Ma lui non rispose, si trovava in un particolare stato di coscienza in cui tutto era buio e si sentiva solo il profumo della pelle di Inej. La sentì strizzare la spugna, e con tocchi leggerissimi tamponargliela sulle ferite che aveva nel petto. L’acqua era gelida, e gli fece venire la pelle d’oca. Venne anche a lei, e sentì il suo respiro accelerare. Quand’era frastornato, quando il contatto con la realtà si faceva labile, come era successo qualche notte prima, diventava più facile per lui stare a contatto con la pelle di Inej. Il ricordo di Jordie si faceva lontano, piccolo, rispetto a tutte le sensazioni che gli esplodevano in corpo. Lei intanto continuava, bagnava la spugna nella tinozza, la strizzava, e poi la passava sulle sue ferite. Ora si era spostata sulla nuca, dove un Centesimo di Leone aveva tentato di affondargli una lama, e poi cercò dei tagli sulle braccia, ma quelle erano state risparmiate. Kaz si scoprì a mordicchiare la sua pelle. Inej gli mise la sua mano minuta sotto al mento, costringendolo ad alzare il capo. Ora si guardavano negli occhi, ma solo perché lo sosteneva lei, altrimenti lui sarebbe crollato. Lo esaminava con attenzione, le sue gote erano un po’ accaldate. Gli passò la spugna su tutto il viso, come una carezza. Voleva baciarla. Moltissimo. Ma aveva ancora la sua mano a sostenergli il mento, e il viso sembrava non voler rispondere ai comandi. Voleva avvicinarsi, ma era il movimento più difficile che avesse mai tentato. Inej gli sorrise, e fu lei ad accostare le labbra alle sue. Si diedero un bacio leggero, e poi un altro, meno leggero, e sentì le loro lingue incontrarsi per dirsi tutto quello che erano incapaci di comunicare a parole. Provò a tirarla verso di sé, ma il dolore si irradiò ovunque. Al diavolo. Lei scosse la testa, sorridendo, e si alzò per svuotare la tinozza. Kaz intanto si gettò sul letto, la stanchezza lo stava ammazzando. La sentì tagliare della stoffa con un pugnale, e le sue dita rapide cominciarono ad avvolgere le fasciature intorno alle ferite. Voleva liberarsi dei pantaloni, armeggiò con la cintura e poi tentò di sfilarseli. La mano di Inej gli attraversò la gamba, mentre lo aiutava, il suo tocco lo fece sobbalzare.
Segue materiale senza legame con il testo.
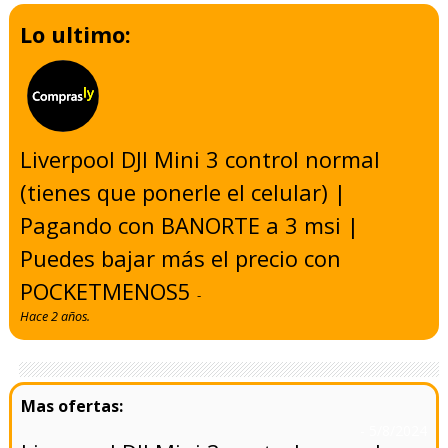
Lo ultimo:
Liverpool DJI Mini 3 control normal
(tienes que ponerle el celular) |
Pagando con BANORTE a 3 msi |
Puedes bajar más el precio con
POCKETMENOS5
-
Hace 2 años.
- 5/8/2024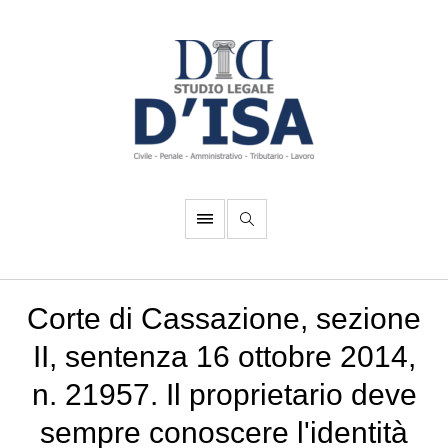
Corte di Cassazione, sezione
II, sentenza 16 ottobre 2014,
n. 21957. Il proprietario deve
sempre conoscere l'identità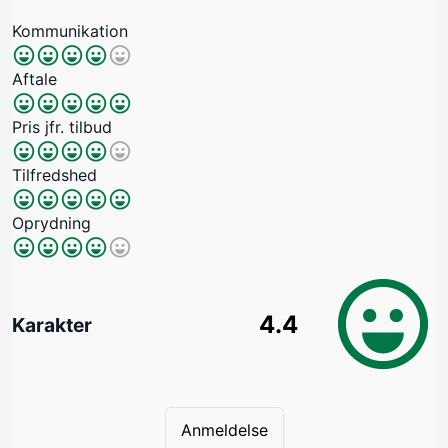
Kommunikation
Aftale
Pris jfr. tilbud
Tilfredshed
Oprydning
4.4
Karakter
Anmeldelse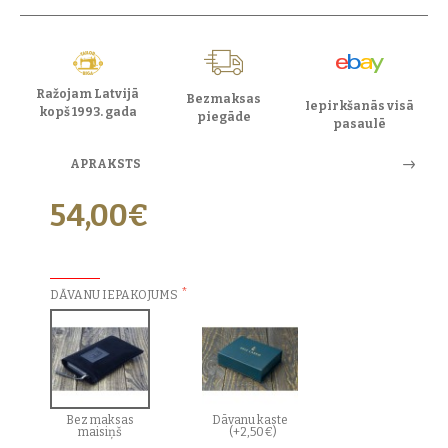
Ražojam Latvijā
Bezmaksas
Iepirkšanās visā
kopš 1993. gada
piegāde
pasaulē
APRAKSTS
54,00€
PAPILDU IZVĒLES:
DĀVANU IEPAKOJUMS
Bez maksas
Dāvanu kaste
maisiņš
(+2,50€)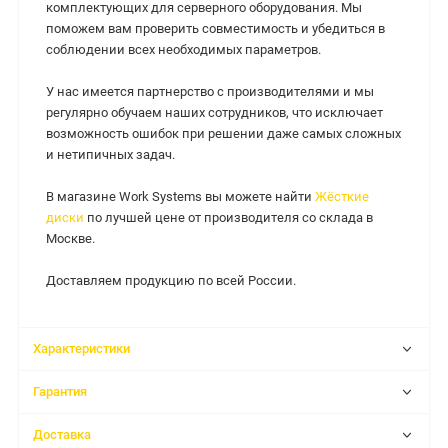
комплектующих для серверного оборудования. Мы
поможем вам проверить совместимость и убедиться в
соблюдении всех необходимых параметров.
У нас имеется партнерство с производителями и мы
регулярно обучаем наших сотрудников, что исключает
возможность ошибок при решении даже самых сложных
и нетипичных задач.
В магазине Work Systems вы можете найти
Жёсткие
диски
по лучшей цене от производителя со склада в
Москве.
Доставляем продукцию по всей России.
Характеристики
Гарантия
Доставка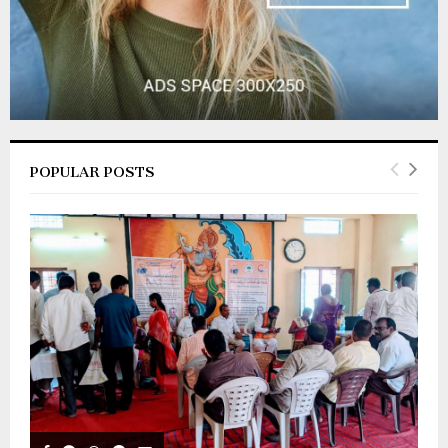
POPULAR POSTS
— Tu vuoi uccidermi — boccheggiò. 

— Mi sembra che tu ci stia riuscendo benissimo da solo — gli rispose lei, mentre annodava l’ultima fasciatura. — Ho fatto — aggiunse — vado a cercare la Corporalki —.
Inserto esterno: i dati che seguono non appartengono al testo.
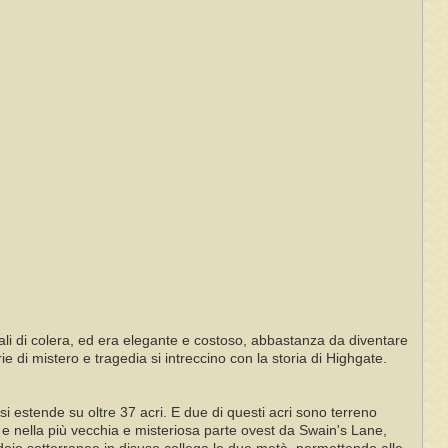
li di colera, ed era elegante e costoso, abbastanza da diventare
 di mistero e tragedia si intreccino con la storia di Highgate.
si estende su oltre 37 acri. E due di questi acri sono terreno
 e nella più vecchia e misteriosa parte ovest da Swain's Lane,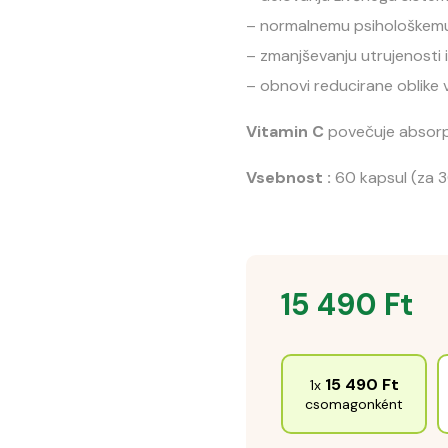
– normalnemu psihološkemu
– zmanjševanju utrujenosti 
– obnovi reducirane oblike v
Vitamin C
povečuje absorpc
Vsebnost :
60 kapsul (za 3
15 490
Ft
15 490
Ft
1x
csomagonként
— Resta con me — le disse in un sussurro. Lei era già vicina alla finestra. 

— Finché non ti addormenti, pazzo di un Brekker —.

— Accordato —. 

Si infilò sotto alle lenzuola, gli mise un braccio sotto al capo e lasciò che il viso di Kaz trovasse posto sotto al suo. S’intrecciarono, e non passarono cinque minuti che lo sentì abbandonarsi al sonno. Accarezzò il suo corpo a lungo, poiché non sapeva se al suo risveglio avrebbe potuto farlo di nuovo.